Soccer Performances By splitting the metrics by venue, we can see a clear “Home Field Advantage” for elite scores like Haaland, who scored 15 goals at home versus 10 away. Interestingly, Son is the outlier in this dataset, performing better in away matches than at home. This level of insight was only possible after the transformation, proving that combining two variables into a single column header hides critical performance patterns.
AI Transcript
Appendix: AI Interaction Log (Citations) Model: Gemini 3 Flash
Date of Interaction: March 7–8, 2026
Prompt 1: Data Generation User Prompt: “How do I create a csv for the rest of the datasets? I have Pascal’s soccer stats and Kiera’s takeout spending.”
AI Response: Provided tribble() code blocks to structure the wide data and the write_csv() command to save them locally. It explained the need for a consistent number of elements in each row to avoid vec_c() errors.
Prompt 2: Advanced Tidying Logic User Prompt: “How do I tidy the soccer data where the columns are goals_home, goals_away, etc.?”
AI Response: Suggested using pivot_longer() with names_to = c(“.value”, “venue”) and names_sep = “_“.
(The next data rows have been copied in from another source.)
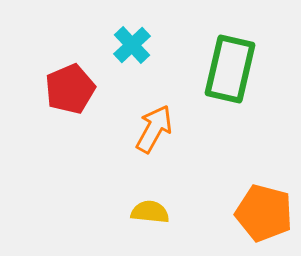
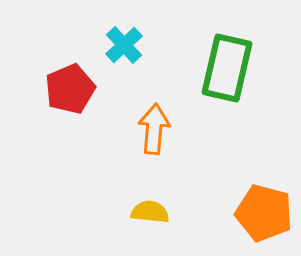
cyan cross: moved 8 px left
green rectangle: moved 3 px left, 1 px up
orange arrow: rotated 24 degrees counterclockwise
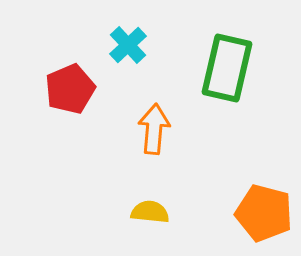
cyan cross: moved 4 px right
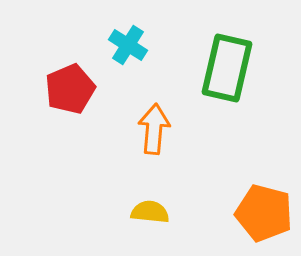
cyan cross: rotated 15 degrees counterclockwise
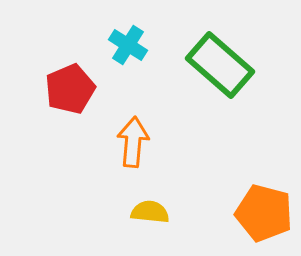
green rectangle: moved 7 px left, 3 px up; rotated 62 degrees counterclockwise
orange arrow: moved 21 px left, 13 px down
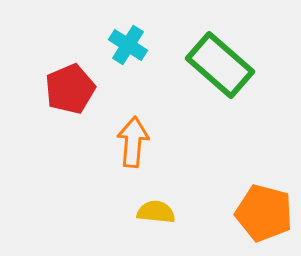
yellow semicircle: moved 6 px right
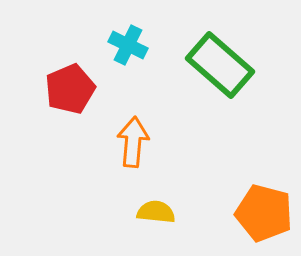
cyan cross: rotated 6 degrees counterclockwise
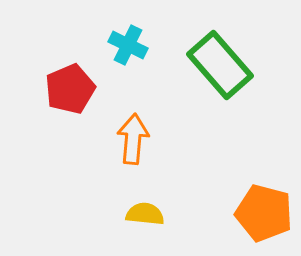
green rectangle: rotated 8 degrees clockwise
orange arrow: moved 3 px up
yellow semicircle: moved 11 px left, 2 px down
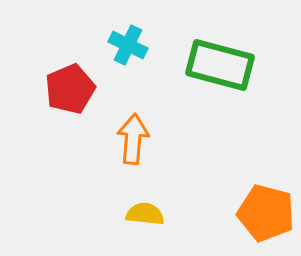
green rectangle: rotated 34 degrees counterclockwise
orange pentagon: moved 2 px right
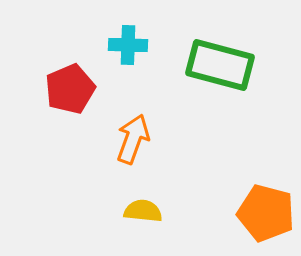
cyan cross: rotated 24 degrees counterclockwise
orange arrow: rotated 15 degrees clockwise
yellow semicircle: moved 2 px left, 3 px up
Key Learning: I learned that the .value sentinel acts as a placeholder that tells R to take part of the column name and turn it into the actual column header, while the other part becomes a row value.
Prompt 3: Troubleshooting YAML and Rendering User Prompt: “Is this YAML better? [User provided YAML with indentation errors]”
AI Response: Corrected the indentation under the html: and execute: blocks. It explained that Quarto is space-sensitive and provided a “Gold Standard” YAML header to ensure the Table of Contents (TOC) and code-folding worked on RPubs.